Towarzystwo ubezpieczeniowe zaniżyło wycenę naprawy. Co robić?
Naprawa pojazdu wstawionego do warsztatu i kwestia rozliczenia to sprawa pomiędzy warsztatem a towarzystwem ubezpieczeniowym. Ciebie, jako osobę poszkodowaną w zdarzeniu, nie interesują ich spory.
Co robić, gdy firma ubezpieczeniowa zaniży odszkodowanie?
Towarzystwo ubezpieczeniowe musi mieć solidne podstawy do wypłaty niższego odszkodowania niż wymaga tego likwidacja szkody.
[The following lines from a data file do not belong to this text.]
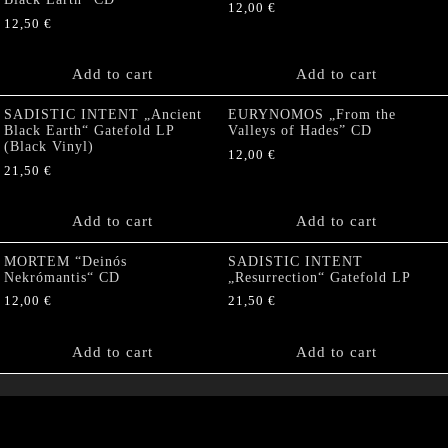
12,00
€
12,50
€
Add to cart
Add to cart
SADISTIC INTENT „Ancient
EURYNOMOS „From the
Black Earth“ Gatefold LP
Valleys of Hades” CD
(Black Vinyl)
12,00
€
21,50
€
Add to cart
Add to cart
MORTEM “Deinós
SADISTIC INTENT
Nekrómantis“ CD
„Resurrection“ Gatefold LP
12,00
€
21,50
€
Add to cart
Add to cart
Jeśli nie ma takich podstaw, masz prawo odwołać się od ich decyzji.
Rzeczoznawca zaniżył wycenę szkody. Co robić?
Rzeczoznawca samochodowy występujący w imieniu towarzystwa ubezpieczeniowego dokonuje szacunkowej wyceny szkody, a nie ostatecznej wyceny szkody. Możesz pokusić się o zlecenie wyceny u niezależnego rzeczoznawcy samochodowego i zestawienie jej z wyceną rzeczoznawcy z firmy ubezpieczeniowej. Niezależna wycena będzie też nieodzowna w przypadku, gdy sprawa trafi do sądu.
Nie mam pewności, czy warsztat dobrze naprawił moje auto. Jak to sprawdzić?
Najlepiej będzie poprosić znajomego mechanika, aby zweryfikował jakość napraw.